Scott King: Hello my name is Scott King and I work for Rapid7.

Brian Proctor: Hi I’m Brian Proctor from SecurityMatters.

SK: Today we’re here to talk to you about how to manage FUD in ICS security.

BP: Have you ever received those emails from your executives, reading the latest news articles, asking, what’s our risk? What’s our threat? What are we doing about the latest vulnerability that they read about? I know I have as an asset owner. And today we really want to talk about strategies for when you receive those, what’s a message that you can send back to those executives.

SK: In order to effectively respond to those emails, one of the first things you need to do as a security leader running a security organization is you need to be running a best practices program that’s based on a foundational framework, such as the NIST cyber security framework.

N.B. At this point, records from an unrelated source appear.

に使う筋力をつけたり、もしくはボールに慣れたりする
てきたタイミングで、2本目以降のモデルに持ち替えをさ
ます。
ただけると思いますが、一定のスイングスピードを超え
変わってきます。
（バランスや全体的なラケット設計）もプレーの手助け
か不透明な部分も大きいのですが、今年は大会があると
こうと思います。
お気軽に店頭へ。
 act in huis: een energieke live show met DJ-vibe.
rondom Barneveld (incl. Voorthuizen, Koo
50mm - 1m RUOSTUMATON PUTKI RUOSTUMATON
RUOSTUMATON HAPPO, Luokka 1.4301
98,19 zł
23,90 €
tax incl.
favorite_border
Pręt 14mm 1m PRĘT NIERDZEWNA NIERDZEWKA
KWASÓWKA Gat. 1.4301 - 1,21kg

A framework like that gives you all the foundation that you need in order to effectively understand and manage the types of controls and the types of risks that exist within your ICS environment.

So, when you get that email from your leaders that’s asking you about the latest article that they’ve read in the newspaper, you’re able to effectively talk to the specific components and aspects of that article and respond to that in terms of how that article manifests itself into risk within your organization, and how you’re effectively managing that risk.

BP: One of the first things about starting a framework, starting a program based upon a framework, it’s really starting with inventory. What do I have? What’s out there? I used to get those questions a lot. How many relays, RTUs, PLCs do you have and where are they running?

So right here we have a perdu model network diagram that we’ve drawn up of what you would typically find in a control system. And if you’re an asset owner and there’s a new vulnerability that’s maybe related to a Rockwell PLC, and you don’t know how many PLCs you have and what firmware version they’re running, you can’t answer these historically difficult questions to answer, you know, really getting that inventory by whatever means possible whether that’s passively looking at the protocols, or even doing physical site walks is possible as well.

But understanding the various assets at the various levels of your control system is very, very key. So, once you understand what’s out there, then you can understand how to protect those assets. If you cannot answer what do I have, what’s out there, you need to go back and start with that to really establish your program.

SK: I 100% agree. Typically, what you read in these news articles is going to be conversations that are specifically talking about foreign hacker groups that are infiltrating infrastructure within the United States or within a particular segment of the United States, and the reality of that is that a lot of those types of attacks are primarily based around things like email phishing, malicious web URLs, and essentially tricking users into visiting malicious websites.

Now one of the big questions that we get is how do you pivot from an IT network that was infiltrated by an adversary into an OT network. And the answer is pretty straightforward. A lot of OT networks are connected to the same IT networks that people do business on and run their companies with.

So, by looking at a model like this, what you’re doing is you’re separating out your IT network from your OT network and you’re able to apply a level of control that allows you to manage assets that are critical to the running of your systems in your ICS environment that do not have any bearing whatsoever on your IT systems.